The use of stablecoins for speculative trading in cryptocurrency markets has experienced a consistent, steep decline over the past five years. That’s the key takeaway of “Beyond Speculation: Payment Stablecoins for Real-time Gross Settlements,” a paper that was among the four winning research projects featured at DC Fintech Week 2023.
Led by Circle Chief Economist Gordon Y. Liao, the paper provides empirical evidence that demonstrates how the use of stablecoins for speculative activities in digital assets markets has plunged 90 percent since 2019, a trend that is also unrelated to market frenzies.
While stablecoins started out as blockchain-based cash balances for crypto exchanges and traders, they have evolved over the past few years to resemble a form of general-purpose money tokenized on public blockchains, the paper said. The features that distinguish payment stablecoins, like USDC, from other varieties of stablecoins are twofold: their primary use as a general purpose form of payment, and full-reserve backing by high-quality, liquid assets.

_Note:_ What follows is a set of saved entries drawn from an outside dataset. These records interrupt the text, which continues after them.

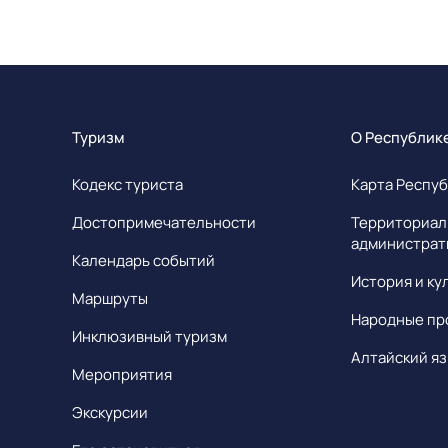
Туризм
О Республик
Кодекс туриста
Карта Респуб
Достопримечательности
Территориал
администрат
Календарь событий
История и ку
Маршруты
Народные пр
Инклюзивный туризм
Алтайский яз
Мероприятия
Экскурсии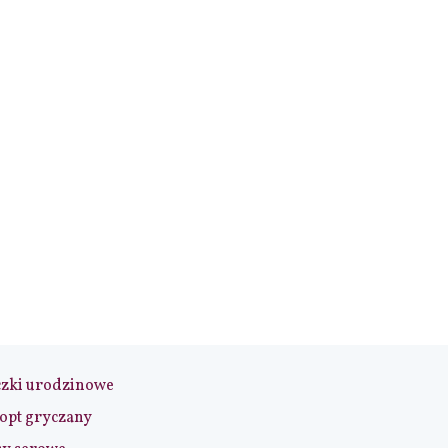
czki urodzinowe
opt gryczany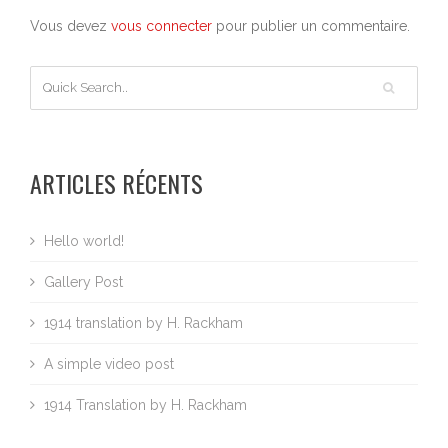
Vous devez
vous connecter
pour publier un commentaire.
ARTICLES RÉCENTS
Hello world!
Gallery Post
1914 translation by H. Rackham
A simple video post
1914 Translation by H. Rackham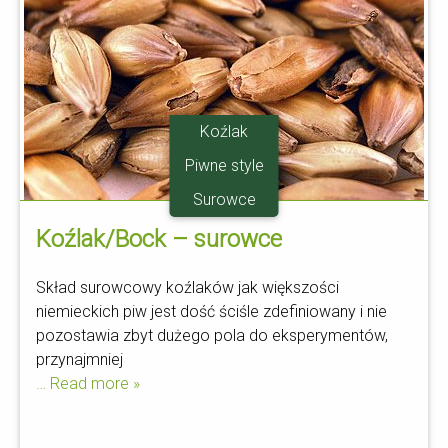
Koźlak
Piwne style
Surowce
Koźlak/Bock – surowce
Skład surowcowy koźlaków jak większości
niemieckich piw jest dość ściśle zdefiniowany i nie
pozostawia zbyt dużego pola do eksperymentów,
przynajmniej
… Read more »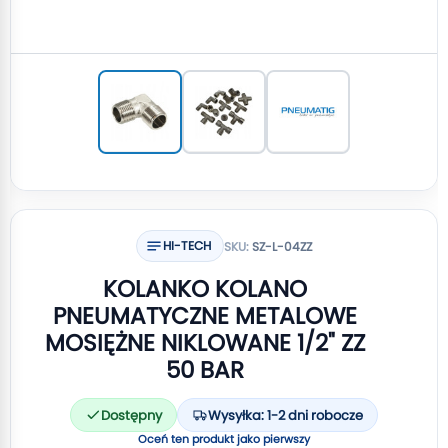
HI-TECH
SKU:
SZ-L-04ZZ
KOLANKO KOLANO
PNEUMATYCZNE METALOWE
MOSIĘŻNE NIKLOWANE 1/2" ZZ
50 BAR
Dostępny
Wysyłka: 1-2 dni robocze
Oceń ten produkt jako pierwszy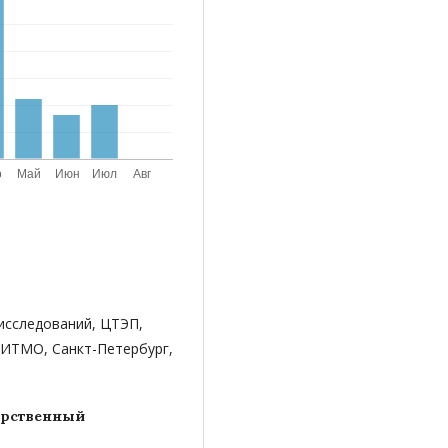
 исследований, ЦТЭП,
 ИТМО, Санкт-Петербург,
арственный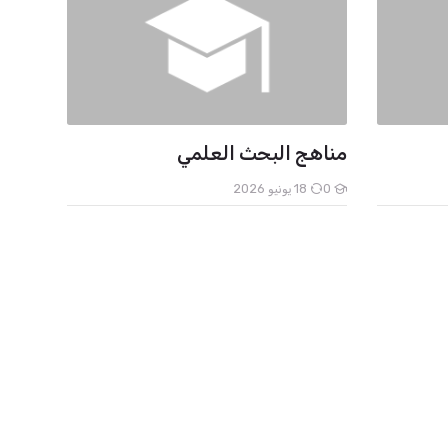
مناهج البحث العلمي
0
18 يونيو 2026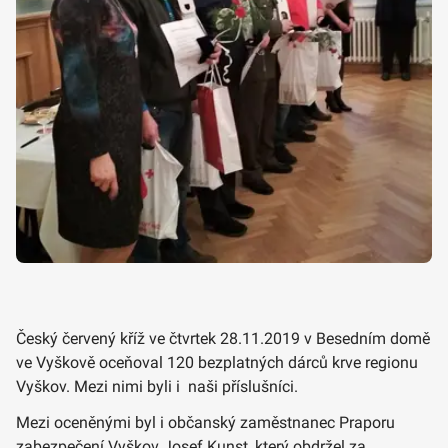
Český červený kříž ve čtvrtek 28.11.2019 v Besedním domě
ve Vyškově oceňoval 120 bezplatných dárců krve regionu
Vyškov. Mezi nimi byli i naši příslušníci.
Mezi oceněnými byl i občanský zaměstnanec Praporu
zabezpečení Vyškov Josef Kunst, který obdržel za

As payment stablecoins have shifted away from speculative activities, they continue to gain traction as a utility for real-world value transfers such as cross-border payments, emergency and humanitarian relief, and remittances.
Beyond Speculation: Key Findings
- The use of stablecoins for speculative trading has declined 90 percent over the past five years. USDC, a payment stablecoin, has always had proportionally less trading activities as it was designed for general payments.
- Payment stablecoins have emerged as a medium exchange and store of value with less speculative and leveraged activities than fiat M2 money. Payment stablecoin’s trading turnover is 10% that of trading stablecoins and 60% that of fiat M2 dollar.
- The adoption of payment stablecoins for general use in real-time gross settlement could potentially mitigate risks associated with concentration and liquidity in the current payment systems.
- Greater integration of payment stablecoins with the existing financial infrastructure could bolster the capabilities of real-time settlement systems, making them more programmable, transparent and accessible.
- This integration could also alleviate risks associated with concentration and liquidity in the current payment systems.